Military Influx Overwhelms Counties

Team Infidel

Forum Spin Doctor
Lexington (KY) Herald Leader
March 1, 2008
Pg. B1
Defense Dept. pupil count off by 70,000
By Halimah Abdullah
When the Defense Department announced its military base realignment in 2005, it undercounted -- by more than 70,000 -- the number of school-age children of military personnel who will need to attend new schools.
School superintendents near those bases say that gaffe will cost their districts more than $2 billion in additional school construction.
Communities near Fort Knox, in Kentucky's Hardin County, are bracing themselves for the arrival of roughly 2,000 additional students when human-resource personnel from Virginia, Missouri and Indiana and an infantry combat brigade team from Fort Hood, Texas, move to the area.
The counties surrounding Fort Knox will need nearly $300 million to improve schools, roads and other infrastructure to accommodate the planned influx of military personnel, said state Sen. Elizabeth Tori, R-Radcliff.
School officials in Hardin County, which will absorb most of the students, said they know they need an additional $18 million to build a new elementary school and $11 million to renovate an old middle school to accommodate the growth. But they don't have the money.
To complicate matters, there will be a period when the children of families who are moving out of the area are attending at the same time that new students are enrolling, said Nannette Johnston, superintendent of Hardin County Schools.
Students also might wind up in nearby Meade, Breckinridge, Bullitt or Jefferson counties.
"Meade County is a good example," Tori said. "They have a school that is falling down and another that is overcrowded already."
Districts across the country are going to be up against a tight deadline to finance and build schools before the first wave of students arrives. In some cases that's little more than a year.
Tori's Senate Bill 111, which has been passed by the state Senate and awaits action in the House, would issue $296 million in bonds that would finance grants to local agencies, such as school boards looking to build new facilities, Tori said.
Gov. Steve Beshear's proposed budget contains authority to issue $100 million worth of bonds for the Fort Knox area, but Tori called that insufficient. If the House doesn't approve her bill, the Senate probably will include the larger bonding amount in its version of the state budget bill, she said.
Others looking for aid
In the meantime, other communities are banking on state aid to help them deal with the financial pinch.
Near Fort Benning, Ga., the fast-growing Muscogee County school district already has tapped local means of raising money for other school projects, and officials are pressing state and federal lawmakers for help.

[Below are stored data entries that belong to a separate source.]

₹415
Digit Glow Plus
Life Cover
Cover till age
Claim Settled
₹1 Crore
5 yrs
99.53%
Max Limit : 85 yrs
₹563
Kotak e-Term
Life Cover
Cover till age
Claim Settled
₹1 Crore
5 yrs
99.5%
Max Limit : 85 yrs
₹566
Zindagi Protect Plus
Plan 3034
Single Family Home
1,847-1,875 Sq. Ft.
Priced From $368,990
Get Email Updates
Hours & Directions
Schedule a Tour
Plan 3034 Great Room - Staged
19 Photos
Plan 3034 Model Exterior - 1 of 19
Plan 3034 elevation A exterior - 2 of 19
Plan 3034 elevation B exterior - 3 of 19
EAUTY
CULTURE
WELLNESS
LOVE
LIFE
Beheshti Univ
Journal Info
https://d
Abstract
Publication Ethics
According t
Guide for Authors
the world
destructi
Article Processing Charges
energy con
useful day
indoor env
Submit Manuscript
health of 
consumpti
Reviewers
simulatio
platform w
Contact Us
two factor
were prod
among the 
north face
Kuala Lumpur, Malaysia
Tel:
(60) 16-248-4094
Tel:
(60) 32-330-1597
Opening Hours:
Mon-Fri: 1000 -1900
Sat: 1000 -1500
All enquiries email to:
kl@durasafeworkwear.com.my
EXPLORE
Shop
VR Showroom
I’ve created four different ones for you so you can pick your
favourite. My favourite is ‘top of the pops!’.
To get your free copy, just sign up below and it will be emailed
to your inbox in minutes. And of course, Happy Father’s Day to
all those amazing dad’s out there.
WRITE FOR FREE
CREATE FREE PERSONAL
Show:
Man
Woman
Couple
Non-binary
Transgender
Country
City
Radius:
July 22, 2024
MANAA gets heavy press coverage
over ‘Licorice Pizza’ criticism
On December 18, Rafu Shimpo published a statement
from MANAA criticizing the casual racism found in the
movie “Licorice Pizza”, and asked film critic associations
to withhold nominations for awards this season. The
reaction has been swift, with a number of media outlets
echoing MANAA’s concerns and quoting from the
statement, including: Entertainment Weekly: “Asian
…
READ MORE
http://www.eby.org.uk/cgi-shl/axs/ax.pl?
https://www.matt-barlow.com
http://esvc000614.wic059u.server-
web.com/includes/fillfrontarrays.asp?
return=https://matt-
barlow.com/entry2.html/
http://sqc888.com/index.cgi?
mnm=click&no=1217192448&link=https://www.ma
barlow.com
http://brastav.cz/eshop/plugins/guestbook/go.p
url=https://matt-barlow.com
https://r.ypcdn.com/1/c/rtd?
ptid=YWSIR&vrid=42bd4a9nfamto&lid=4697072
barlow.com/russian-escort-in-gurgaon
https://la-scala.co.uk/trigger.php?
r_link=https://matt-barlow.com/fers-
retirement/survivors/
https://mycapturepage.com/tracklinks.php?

The Muscogee district also created the Seven Rivers National Coalition, an organization of school officials from more than 50 communities near Fort Knox; Fort Lee, Va.; Fort Bragg, N.C.; Fort Bliss, Texas; and other bases to press the federal government for help with money for schools.
During the past three years, the school officials have testified at congressional hearings and met with Pentagon and Education Department officials. The group's leaders said they've seen little for their efforts.
"There is a lot of empathy but no money," said John Phillips, superintendent of the Muscogee County school district near Fort Benning.
"Trying to get numbers from the Department of Defense is like pulling teeth," said U.S. Rep. Sanford Bishop, D-Ga., who sits on the House Appropriations' defense subcommittee. "My theory is that back in 2005, when we were dealing with the unpopularity of the war and the administration was trying to hide what the costs would be, they were also trying to downplay the (base realignment and closure) costs so the Department of Defense budget wouldn't skyrocket. They weren't even dealing with it realistically."
Some communities are finding it difficult to ask for such aid because school district officials say the Pentagon hasn't provided an accurate estimate of the number of school-age children who might enroll in schools near military bases or a deadline on when those students will arrive. Without those figures, many school districts said, they are having a hard time lobbying their city and state governments for additional emergency aid.
The Defense Department's new estimates "are much improved from where we started in 2005," when the sweeping round of changes was first announced, said Chris Isleib, a Pentagon spokesman.
Staff writer John Stamper contributed to this report.